The PM then goes on to talk about the housing market and seems to have some grand ideas about how young people were working during lockdown.

During lockdown, there were millions of students who found themselves locked down in rented accommodation, without private space, without a garden, forced to used ironing boards for desks and bedrooms for offices.

He then complained about young people not being able to afford a home where they can't "add a knob or a knocker to the front door and in some cases, they can't even hang a picture."

He then pivoted back to Labour and literally accused them of wanting to pull statues down and clear reference to the Black Lives Matter protests we saw over the summer, adding that the Tories are proud of British history, which includes things such as slave trading.

We’re proud of this country’s culture, history and traditions.
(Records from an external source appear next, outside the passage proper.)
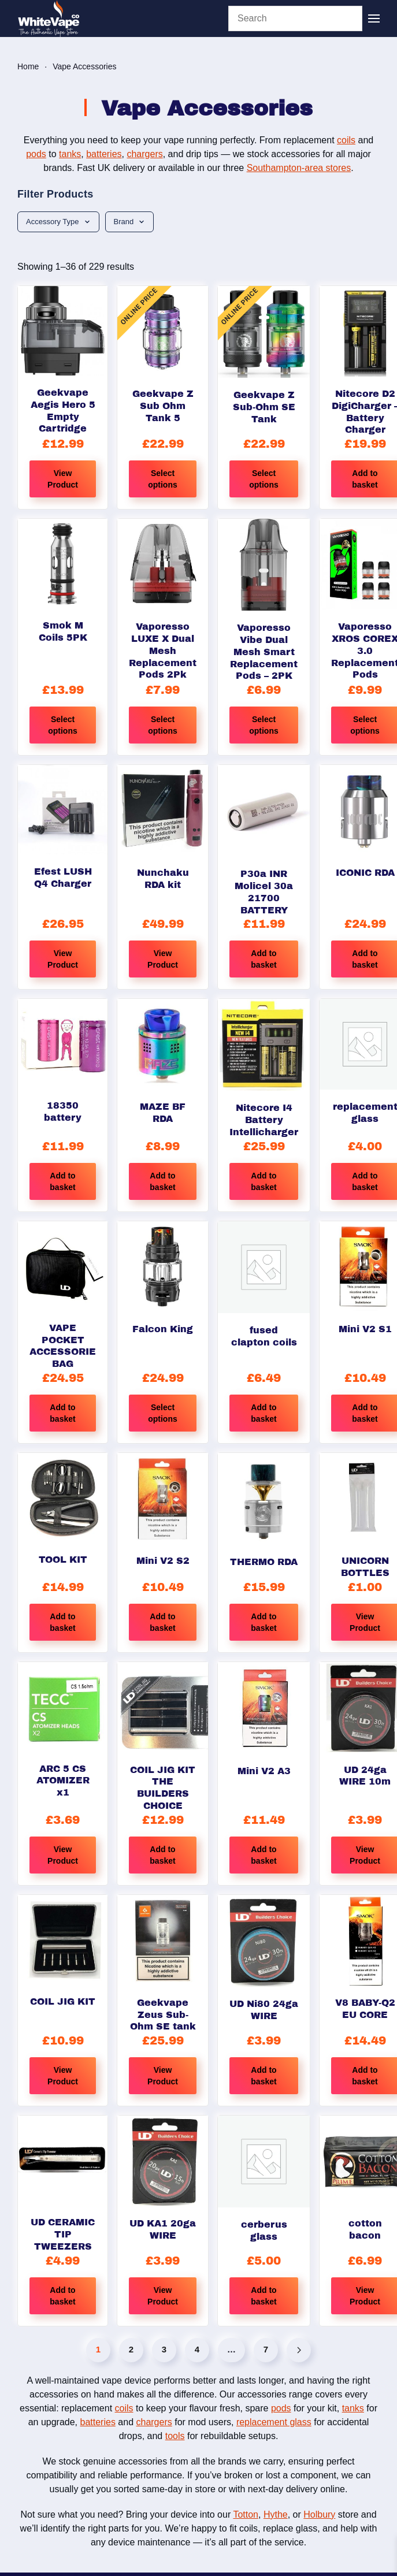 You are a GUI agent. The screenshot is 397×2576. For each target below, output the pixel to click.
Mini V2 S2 (163, 1561)
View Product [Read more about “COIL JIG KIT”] (62, 2075)
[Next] (299, 2350)
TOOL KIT (63, 1559)
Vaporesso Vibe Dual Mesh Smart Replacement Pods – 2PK (264, 652)
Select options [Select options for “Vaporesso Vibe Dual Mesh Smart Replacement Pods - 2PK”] (264, 725)
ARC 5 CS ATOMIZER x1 (63, 1781)
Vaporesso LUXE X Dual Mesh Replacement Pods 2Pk (162, 650)
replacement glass (273, 2422)
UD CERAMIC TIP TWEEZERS (63, 2234)
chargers (144, 154)
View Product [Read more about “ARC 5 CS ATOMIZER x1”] (62, 1855)
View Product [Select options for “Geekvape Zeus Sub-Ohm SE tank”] (162, 2075)
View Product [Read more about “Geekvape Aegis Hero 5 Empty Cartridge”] (62, 479)
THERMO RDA (264, 1562)
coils (346, 140)
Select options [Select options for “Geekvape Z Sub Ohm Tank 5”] (162, 479)
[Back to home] (49, 18)
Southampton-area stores (299, 168)
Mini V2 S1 (365, 1329)
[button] (374, 18)
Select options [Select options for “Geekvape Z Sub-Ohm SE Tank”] (264, 479)
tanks (70, 154)
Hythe (276, 2514)
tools (175, 2436)
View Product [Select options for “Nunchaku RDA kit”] (162, 959)
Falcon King (162, 1329)
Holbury (319, 2514)
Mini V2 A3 (264, 1771)
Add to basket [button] (263, 959)
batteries (103, 154)
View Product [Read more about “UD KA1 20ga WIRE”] (162, 2295)
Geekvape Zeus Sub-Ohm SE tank (163, 2015)
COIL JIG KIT (62, 2001)
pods (36, 154)
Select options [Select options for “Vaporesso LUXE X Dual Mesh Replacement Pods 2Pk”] (162, 725)
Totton (245, 2514)
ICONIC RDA (365, 873)
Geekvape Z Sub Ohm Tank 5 (163, 406)
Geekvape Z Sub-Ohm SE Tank (264, 407)
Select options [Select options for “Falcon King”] (162, 1413)
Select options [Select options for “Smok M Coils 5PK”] (62, 725)
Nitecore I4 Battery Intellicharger (263, 1120)
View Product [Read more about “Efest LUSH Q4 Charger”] (62, 959) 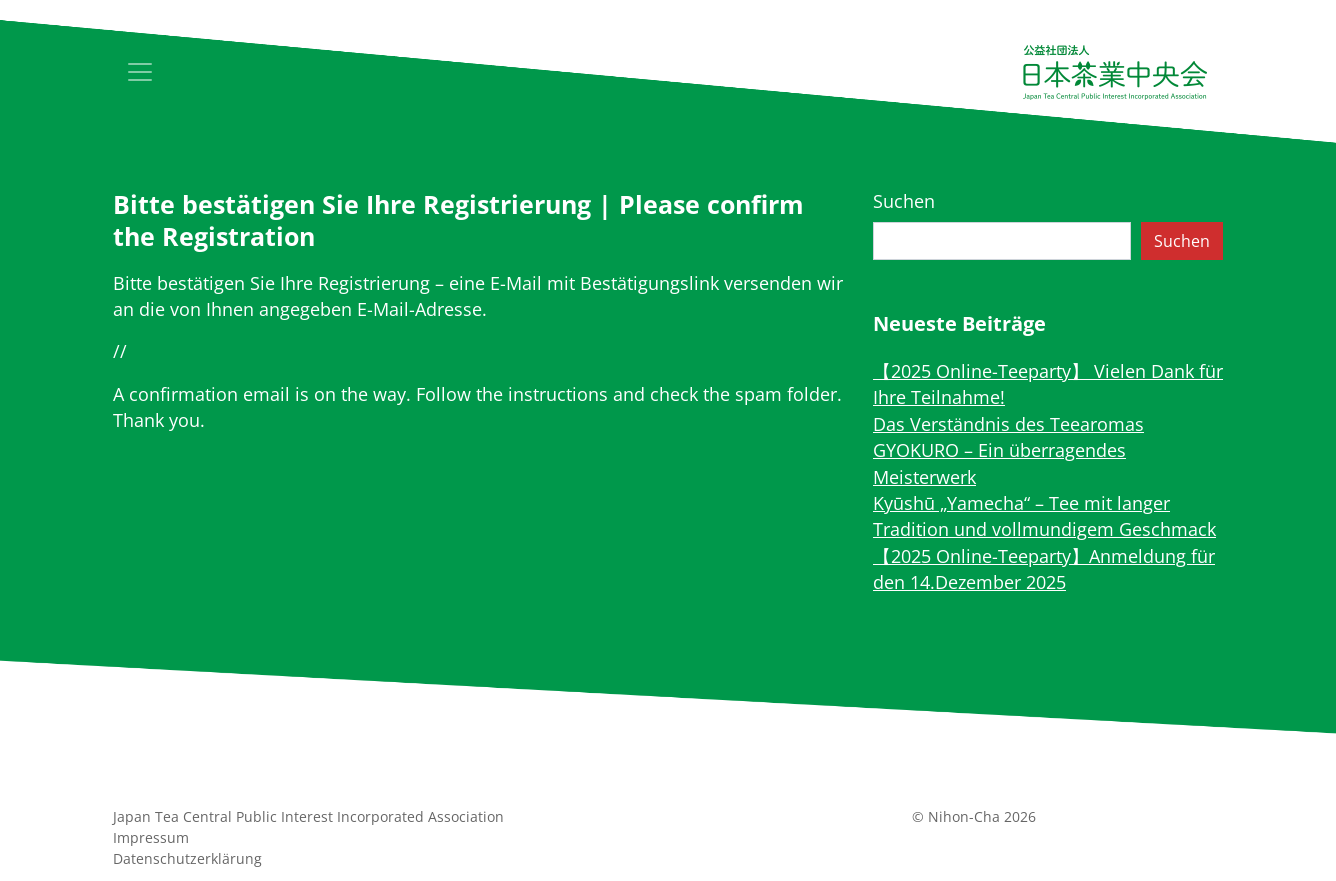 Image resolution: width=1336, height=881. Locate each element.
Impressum (151, 837)
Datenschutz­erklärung (187, 858)
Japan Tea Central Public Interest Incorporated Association (308, 816)
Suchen (904, 201)
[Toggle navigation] (140, 72)
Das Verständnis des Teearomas (1008, 424) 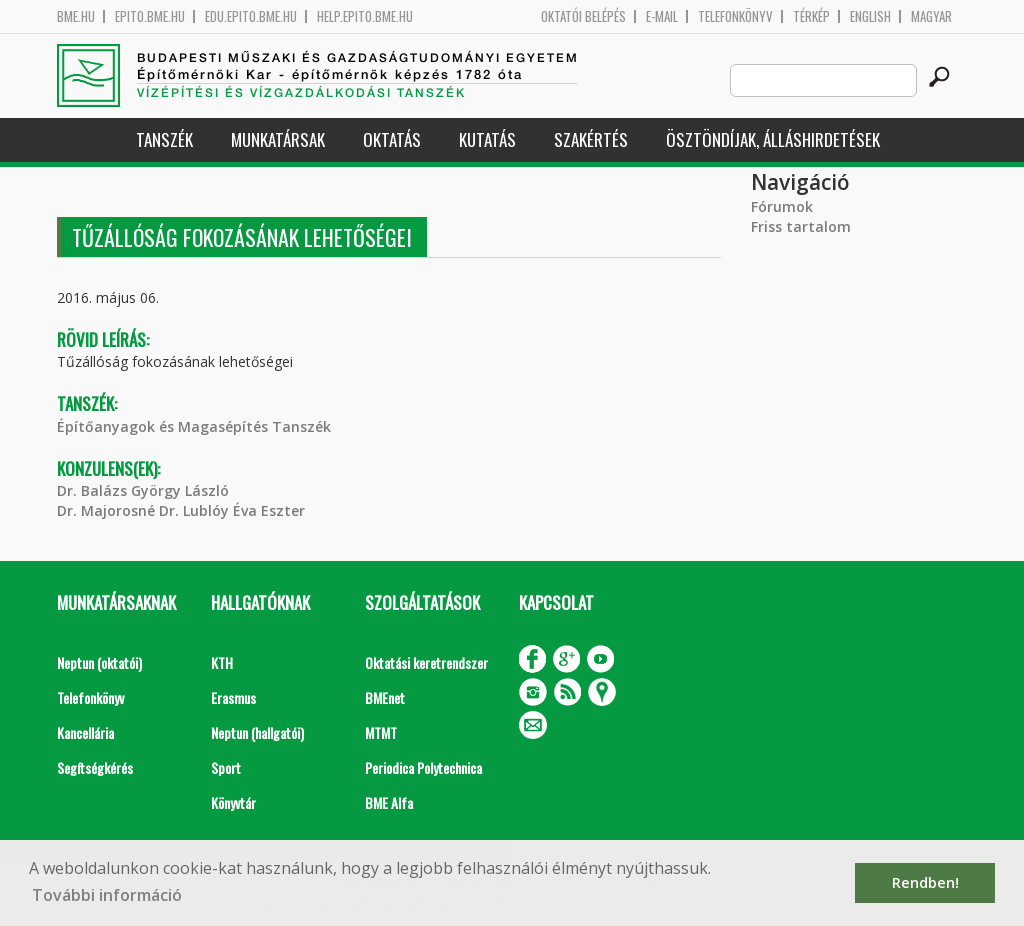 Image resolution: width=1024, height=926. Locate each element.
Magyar (931, 16)
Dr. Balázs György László (143, 490)
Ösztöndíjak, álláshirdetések (773, 139)
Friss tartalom (801, 226)
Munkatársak (278, 139)
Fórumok (782, 206)
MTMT (381, 732)
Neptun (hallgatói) (257, 732)
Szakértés (591, 139)
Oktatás (392, 139)
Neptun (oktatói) (99, 662)
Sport (226, 767)
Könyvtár (233, 802)
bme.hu (76, 16)
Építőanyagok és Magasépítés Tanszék (194, 426)
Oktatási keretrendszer (426, 662)
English (870, 16)
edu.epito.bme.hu (251, 16)
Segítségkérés (95, 767)
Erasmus (233, 697)
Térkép (811, 16)
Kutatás (487, 139)
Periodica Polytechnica (423, 767)
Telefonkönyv (735, 16)
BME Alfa (389, 802)
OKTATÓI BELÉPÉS (583, 16)
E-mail (662, 16)
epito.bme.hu (150, 16)
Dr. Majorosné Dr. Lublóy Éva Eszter (181, 510)
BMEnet (385, 697)
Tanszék (164, 139)
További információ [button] (107, 895)
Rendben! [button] (925, 882)
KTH (222, 662)
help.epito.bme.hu (365, 16)
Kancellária (85, 732) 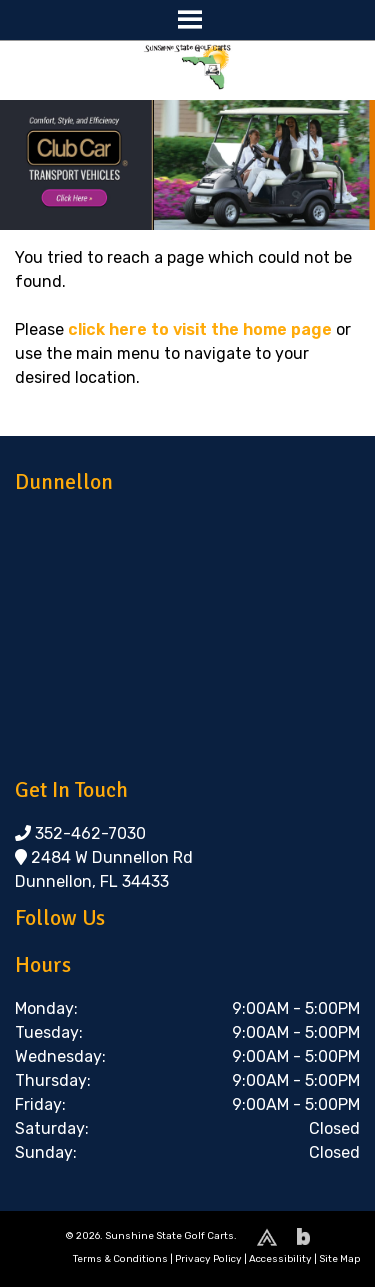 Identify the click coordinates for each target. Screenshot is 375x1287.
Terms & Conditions (120, 1259)
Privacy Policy (208, 1259)
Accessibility (280, 1259)
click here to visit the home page (200, 329)
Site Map (339, 1259)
They literally want to pull statues down, to rewrite the history of our country, to edit our national CV to make it look more politically correct.

Johnson continued on the recent reassessment of Britain's history and touched on the controversy of singing 'Rule Britannia' at The Proms, adding that he was not embarrassed to sing the song.

We aren’t embarrassed about songs about how Britannia rules the waves. In fact, we are making sense of it with a Conservative national shipbuilding strategy.

He continued to lambast Labour and even took aim at the SNP who he claimed are trying to 'tear our country apart.'

Johnson then criticised Keir Starmer with his new favourite nickname for the Labour leader 'Captain Hindsight' and "his regiment of potshot, snipeshot fusiliers." Seriously, who talks like this?

Johnson concluded his speech by saying that Brexit will make Britain a more cosmopolitan nation and it will see people of all walks of life welcomed with open arms. Which given the anti-immigrant forces the 2016 vote has emboldened feels... like a bit of a reach.

With that Boris Johnson's 2020 Tory conference speech was in the books.